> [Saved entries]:
■ ■ ■ ■ ■

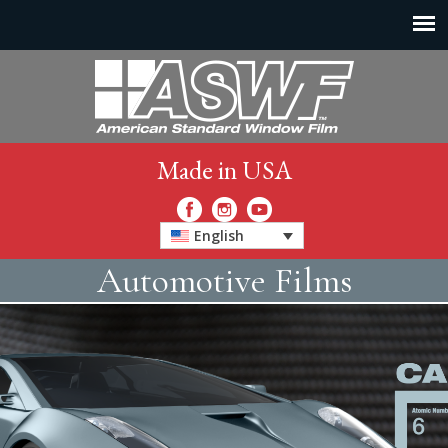
Made in USA
English
Automotive Films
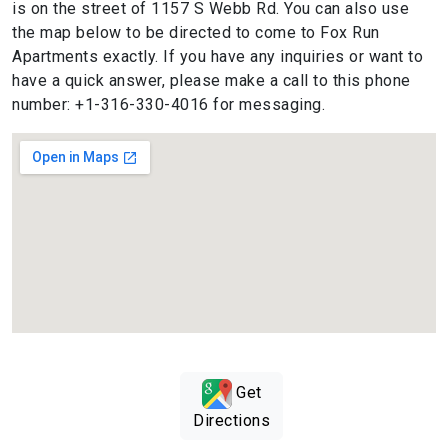
is on the street of 1157 S Webb Rd. You can also use
the map below to be directed to come to Fox Run
Apartments exactly. If you have any inquiries or want to
have a quick answer, please make a call to this phone
number: +1-316-330-4016 for messaging.
Get
Directions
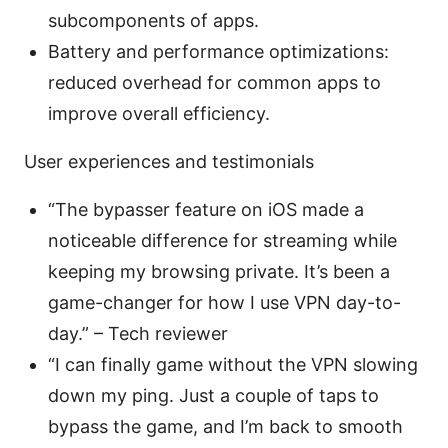
subcomponents of apps.
Battery and performance optimizations:
reduced overhead for common apps to
improve overall efficiency.
User experiences and testimonials
“The bypasser feature on iOS made a
noticeable difference for streaming while
keeping my browsing private. It’s been a
game-changer for how I use VPN day-to-
day.” – Tech reviewer
“I can finally game without the VPN slowing
down my ping. Just a couple of taps to
bypass the game, and I’m back to smooth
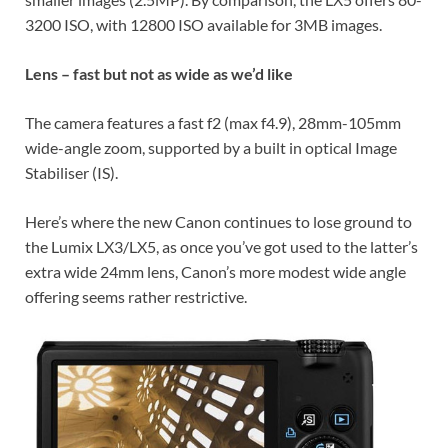
3200 ISO, with 12800 ISO available for 3MB images.
Lens – fast but not as wide as we’d like
The camera features a fast f2 (max f4.9), 28mm-105mm
wide-angle zoom, supported by a built in optical Image
Stabiliser (IS).
Here’s where the new Canon continues to lose ground to
the Lumix LX3/LX5, as once you’ve got used to the latter’s
extra wide 24mm lens, Canon’s more modest wide angle
offering seems rather restrictive.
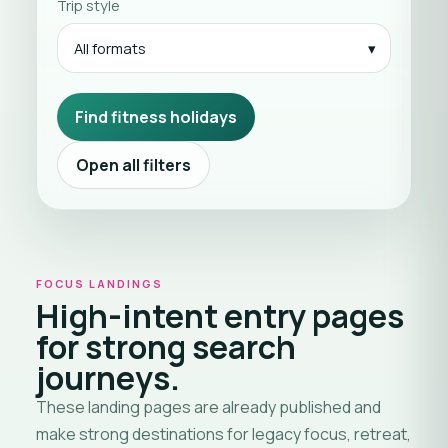
Trip style
All formats
Find fitness holidays
Open all filters
FOCUS LANDINGS
High-intent entry pages
for strong search
journeys.
These landing pages are already published and
make strong destinations for legacy focus, retreat,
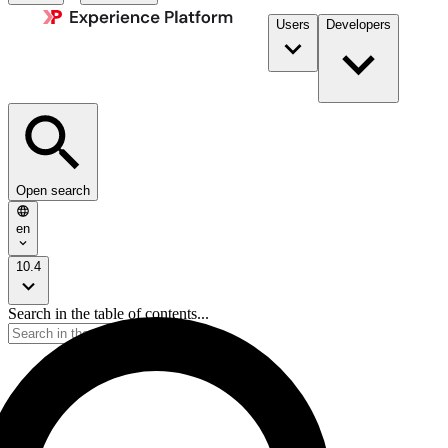
Users
Developers
Open search
en
10.4
Search in the table of contents...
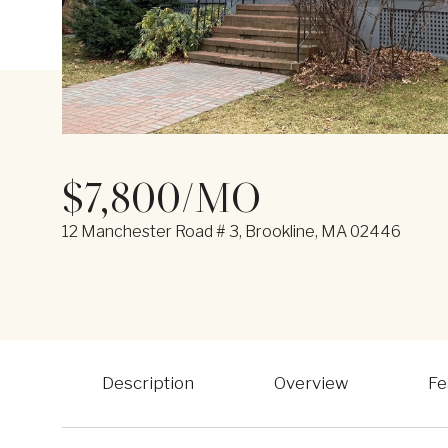
$7,800/MO
12 Manchester Road # 3, Brookline, MA 02446
Description
Overview
Fe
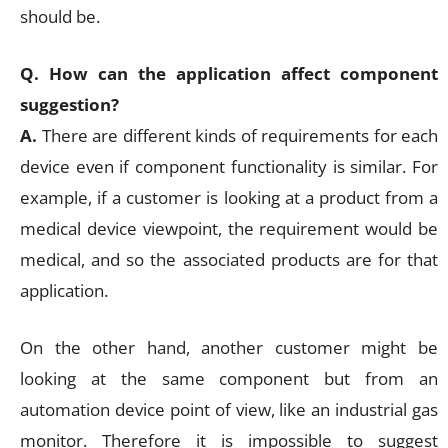
should be.
Q. How can the application affect component
suggestion?
A.
There are different kinds of requirements for each
device even if component functionality is similar. For
example, if a customer is looking at a product from a
medical device viewpoint, the requirement would be
medical, and so the associated products are for that
application.
On the other hand, another customer might be
looking at the same component but from an
automation device point of view, like an industrial gas
monitor. Therefore it is impossible to suggest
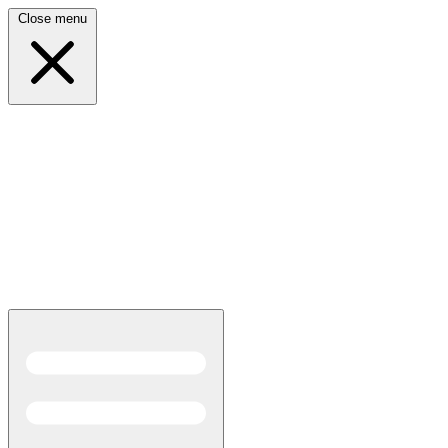
Close menu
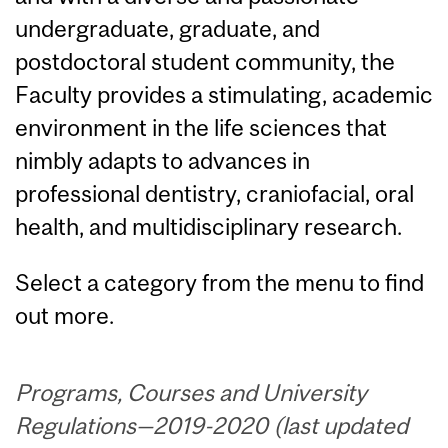
undergraduate, graduate, and
postdoctoral student community, the
Faculty provides a stimulating, academic
environment in the life sciences that
nimbly adapts to advances in
professional dentistry, craniofacial, oral
health, and multidisciplinary research.
Select a category from the menu to find
out more.
Programs, Courses and University
Regulations—2019-2020 (last updated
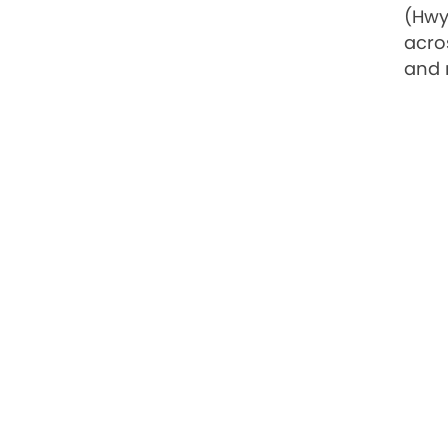
(Hwy
acro
and 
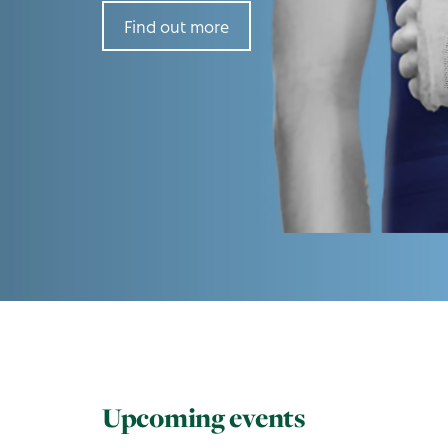
Find out more
Upcoming events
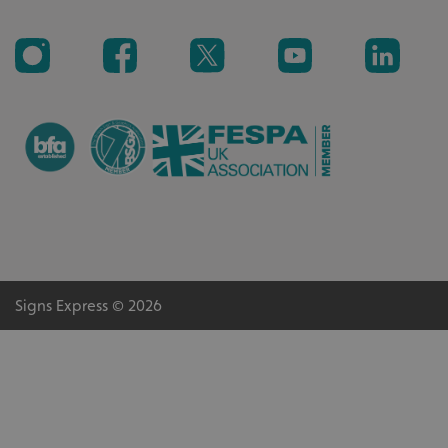
VISITOR_PRIVACY_METADATA
YouTube
.youtube.com
Signs Express © 2026
_ga_91PT3NJ7RP
.signsexpress.co.uk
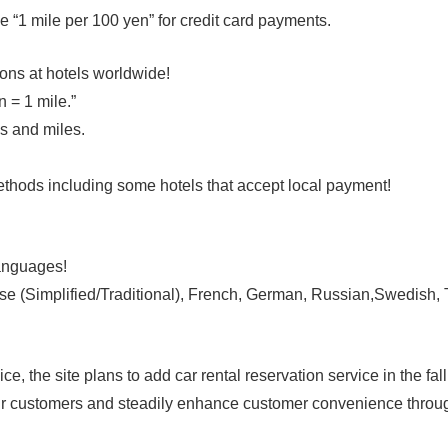
le per 100 yen” for credit card payments.
ons at hotels worldwide!
= 1 mile.”
and miles.
t methods including some hotels that accept local paymen
anguages!
plified/Traditional), French, German, Russian,Swedish, Tu
he site plans to add car rental reservation service in the fall
 our customers and steadily enhance customer convenience throu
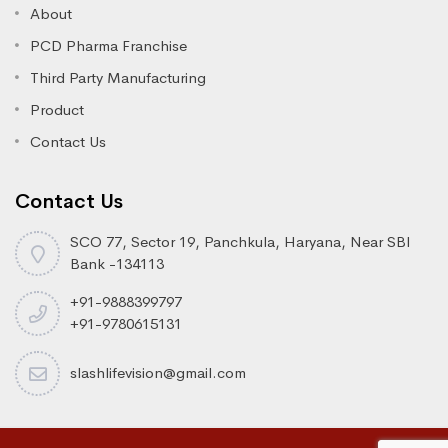
About
PCD Pharma Franchise
Third Party Manufacturing
Product
Contact Us
Contact Us
SCO 77, Sector 19, Panchkula, Haryana, Near SBI
Bank -134113
+91-9888399797
+91-9780615131
slashlifevision@gmail.com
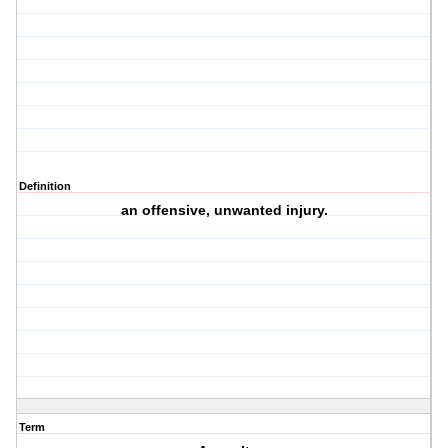
Definition
an offensive, unwanted injury.
Term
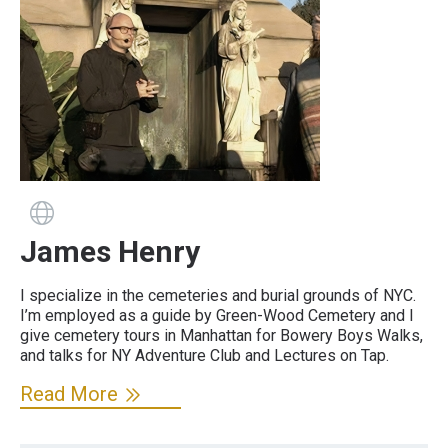
Guide has a website
James Henry
I specialize in the cemeteries and burial grounds of NYC.
I’m employed as a guide by Green-Wood Cemetery and I
give cemetery tours in Manhattan for Bowery Boys Walks,
and talks for NY Adventure Club and Lectures on Tap.
Read More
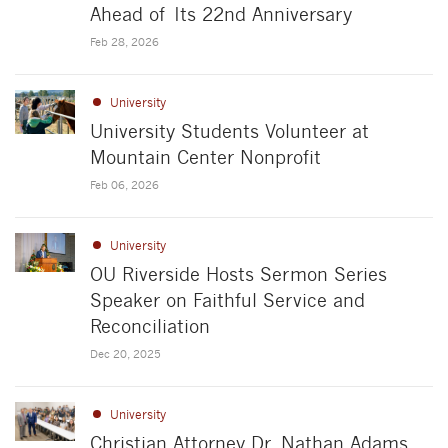
Ahead of Its 22nd Anniversary
Feb 28, 2026
University
University Students Volunteer at
Mountain Center Nonprofit
Feb 06, 2026
University
OU Riverside Hosts Sermon Series
Speaker on Faithful Service and
Reconciliation
Dec 20, 2025
University
Christian Attorney Dr. Nathan Adams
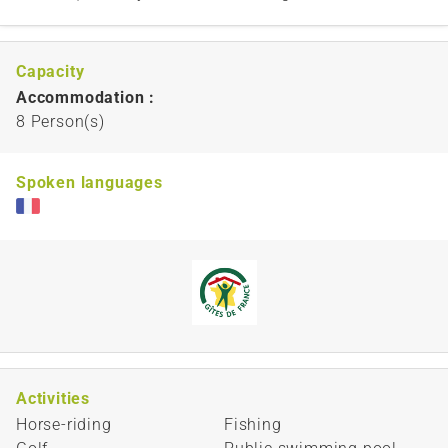
Capacity
Accommodation :
8 Person(s)
Spoken languages
Activities
Horse-riding
Fishing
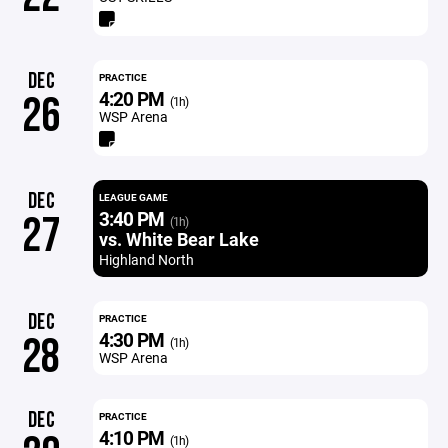
DEC
PRACTICE
4:20 PM
26
(1h)
WSP Arena
DEC
LEAGUE GAME
3:40 PM
27
(1h)
vs. White Bear Lake
Highland North
DEC
PRACTICE
4:30 PM
28
(1h)
WSP Arena
DEC
PRACTICE
4:10 PM
(1h)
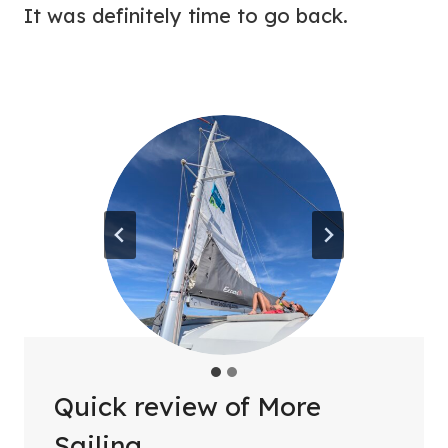
It was definitely time to go back.
Quick review of More
Sailing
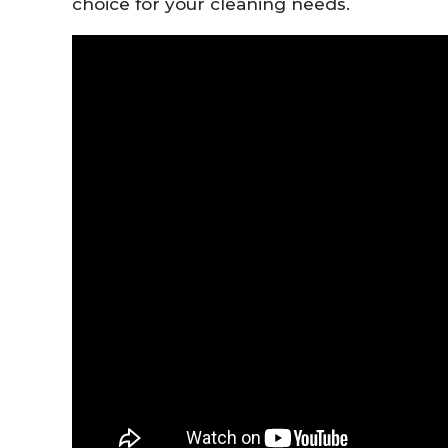
choice
for
your
cleaning
needs.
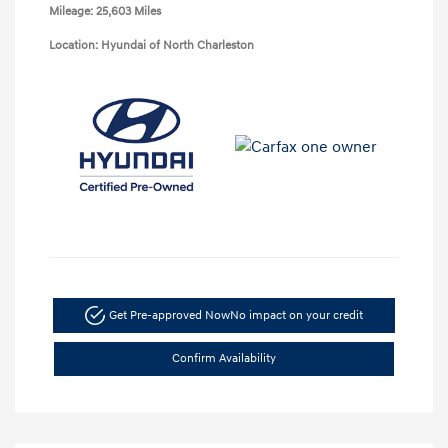
Mileage: 25,603 Miles
Location: Hyundai of North Charleston
Get Pre-approved Now
No impact on your credit
Confirm Availability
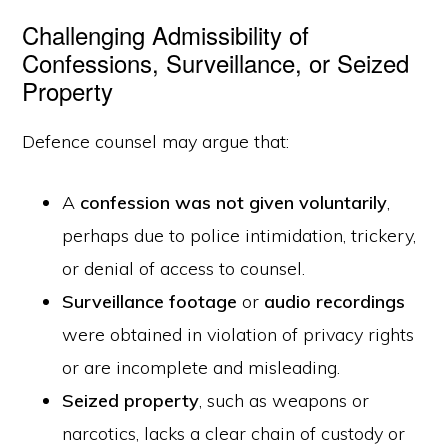
Challenging Admissibility of
Confessions, Surveillance, or Seized
Property
Defence counsel may argue that:
A
confession was not given voluntarily
,
perhaps due to police intimidation, trickery,
or denial of access to counsel.
Surveillance footage
or
audio recordings
were obtained in violation of privacy rights
or are incomplete and misleading.
Seized property
, such as weapons or
narcotics, lacks a clear chain of custody or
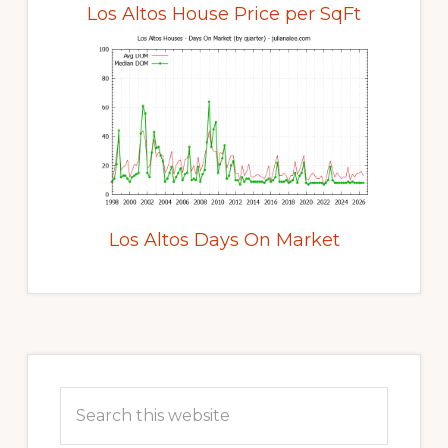
Los Altos House Price per SqFt
Los Altos Days On Market
Primary
Sidebar
Search
this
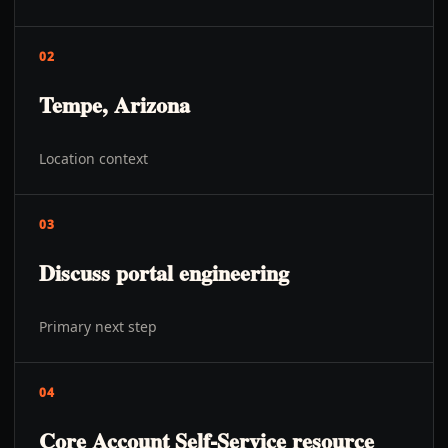
02
Tempe, Arizona
Location context
03
Discuss portal engineering
Primary next step
04
Core Account Self-Service resource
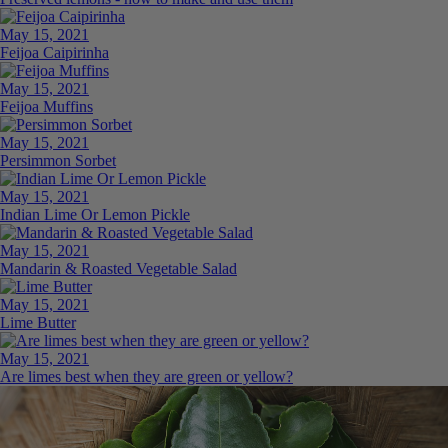
May 15, 2021
Feijoa Caipirinha
May 15, 2021
Feijoa Muffins
May 15, 2021
Persimmon Sorbet
May 15, 2021
Indian Lime Or Lemon Pickle
May 15, 2021
Mandarin & Roasted Vegetable Salad
May 15, 2021
Lime Butter
May 15, 2021
Are limes best when they are green or yellow?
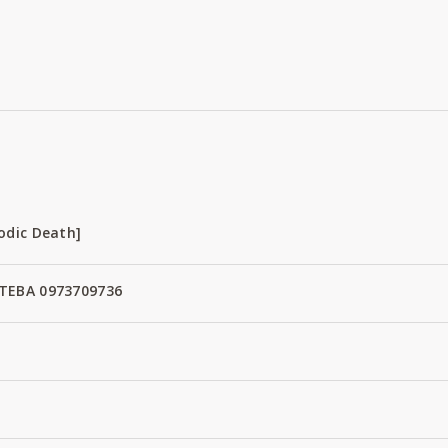
odic Death]
TEBA 0973709736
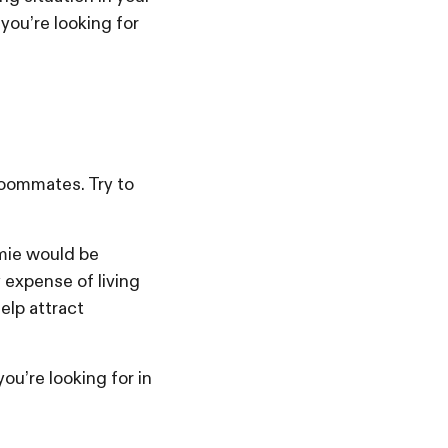
 you’re looking for
roommates. Try to
omie would be
 expense of living
help attract
ou’re looking for in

■ ■ ■ ■ ■

> [TRY IT]:
Pictures are to be left out; all else in the entries above is to be quoted exactly.

> [COMPLETED EXERCISE]:
Made in USA
English
Automotive Films
is on the street of 1157 S Webb Rd. You can also use
the map below to be directed to come to Fox Run
Apartments exactly. If you have any inquiries or want to
have a quick answer, please make a call to this phone
number: +1-316-330-4016 for messaging.
Get
Directions
subcomponents of apps.
Battery and performance optimizations:
reduced overhead for common apps to
improve overall efficiency.
User experiences and testimonials
“The bypasser feature on iOS made a
noticeable difference for streaming while
keeping my browsing private. It’s been a
game-changer for how I use VPN day-to-
day.” – Tech reviewer
“I can finally game without the VPN slowing
down my ping. Just a couple of taps to
bypass the game, and I’m back to smooth
3200 ISO, with 12800 ISO available for 3MB images.
Lens – fast but not as wide as we’d like
The camera features a fast f2 (max f4.9), 28mm-105mm
wide-angle zoom, supported by a built in optical Image
Stabiliser (IS).
Here’s where the new Canon continues to lose ground to
the Lumix LX3/LX5, as once you’ve got used to the latter’s
extra wide 24mm lens, Canon’s more modest wide angle
offering seems rather restrictive.
Trip style
All formats
Find fitness holidays
Open all filters
FOCUS LANDINGS
High-intent entry pages
for strong search
journeys.
These landing pages are already published and
make strong destinations for legacy focus, retreat,
Users
Developers
Open search
en
10.4
Search in the table of contents...
$7,800/MO
12 Manchester Road # 3, Brookline, MA 02446
Description
Overview
Fe
should be.
Q. How can the application affect component
suggestion?
A.
There are different kinds of requirements for each
device even if component functionality is similar. For
example, if a customer is looking at a product from a
medical device viewpoint, the requirement would be
medical, and so the associated products are for that
application.
On the other hand, another customer might be
looking at the same component but from an
automation device point of view, like an industrial gas
monitor. Therefore it is impossible to suggest
Close menu
undergraduate, graduate, and
postdoctoral student community, the
Faculty provides a stimulating, academic
environment in the life sciences that
nimbly adapts to advances in
professional dentistry, craniofacial, oral
health, and multidisciplinary research.
Select a category from the menu to find
out more.
Programs, Courses and University
Regulations—2019-2020 (last updated
(Hwy
acro
and 
Find out more
Upcoming events
VISITOR_PRIVACY_METADATA
YouTube
.youtube.com
Signs Express © 2026
_ga_91PT3NJ7RP
.signsexpress.co.uk
le per 100 yen” for credit card payments.
ons at hotels worldwide!
= 1 mile.”
and miles.
t methods including some hotels that accept local paymen
anguages!
plified/Traditional), French, German, Russian,Swedish, Tu
he site plans to add car rental reservation service in the fall
 our customers and steadily enhance customer convenience throu
About
PCD Pharma Franchise
Third Party Manufacturing
Product
Contact Us
Contact Us
SCO 77, Sector 19, Panchkula, Haryana, Near SBI
Bank -134113
+91-9888399797
+91-9780615131
slashlifevision@gmail.com
Definition
an offensive, unwanted injury.
Term
Guide has a website
James Henry
I specialize in the cemeteries and burial grounds of NYC.
I’m employed as a guide by Green-Wood Cemetery and I
give cemetery tours in Manhattan for Bowery Boys Walks,
and talks for NY Adventure Club and Lectures on Tap.
Read More
Ahead of Its 22nd Anniversary
Feb 28, 2026
University
University Students Volunteer at
Mountain Center Nonprofit
Feb 06, 2026
University
OU Riverside Hosts Sermon Series
Speaker on Faithful Service and
Reconciliation
Dec 20, 2025
University
Christian Attorney Dr. Nathan Adams
Capacity
Accommodation :
8 Person(s)
Spoken languages
Activities
Horse-riding
Fishing
DEC
PRACTICE
4:20 PM
26
(1h)
WSP Arena
DEC
LEAGUE GAME
3:40 PM
27
(1h)
vs. White Bear Lake
Highland North
DEC
PRACTICE
4:30 PM
28
(1h)
WSP Arena
DEC
PRACTICE
4:10 PM
(1h)
It was definitely time to go back.
Quick review of More
Sailing
choice
for
your
cleaning
needs.
Mileage: 25,603 Miles
Location: Hyundai of North Charleston
Get Pre-approved Now
No impact on your credit
Confirm Availability
Challenging Admissibility of
Confessions, Surveillance, or Seized
Property
Defence counsel may argue that:
A
confession was not given voluntarily
,
perhaps due to police intimidation, trickery,
or denial of access to counsel.
Surveillance footage
or
audio recordings
were obtained in violation of privacy rights
or are incomplete and misleading.
Seized property
, such as weapons or
narcotics, lacks a clear chain of custody or
Los Altos House Price per SqFt
Los Altos Days On Market
Primary
Sidebar
Search
this
02
Tempe, Arizona
Location context
03
Discuss portal engineering
Primary next step
04
Core Account Self-Service resource
May 15, 2021
Feijoa Caipirinha
May 15, 2021
Feijoa Muffins
May 15, 2021
Persimmon Sorbet
May 15, 2021
Indian Lime Or Lemon Pickle
May 15, 2021
Mandarin & Roasted Vegetable Salad
May 15, 2021
Lime Butter
May 15, 2021
Are limes best when they are green or yellow?
odic Death]
TEBA 0973709736
 you’re looking for
roommates. Try to
omie would be
 expense of living
help attract
ou’re looking for in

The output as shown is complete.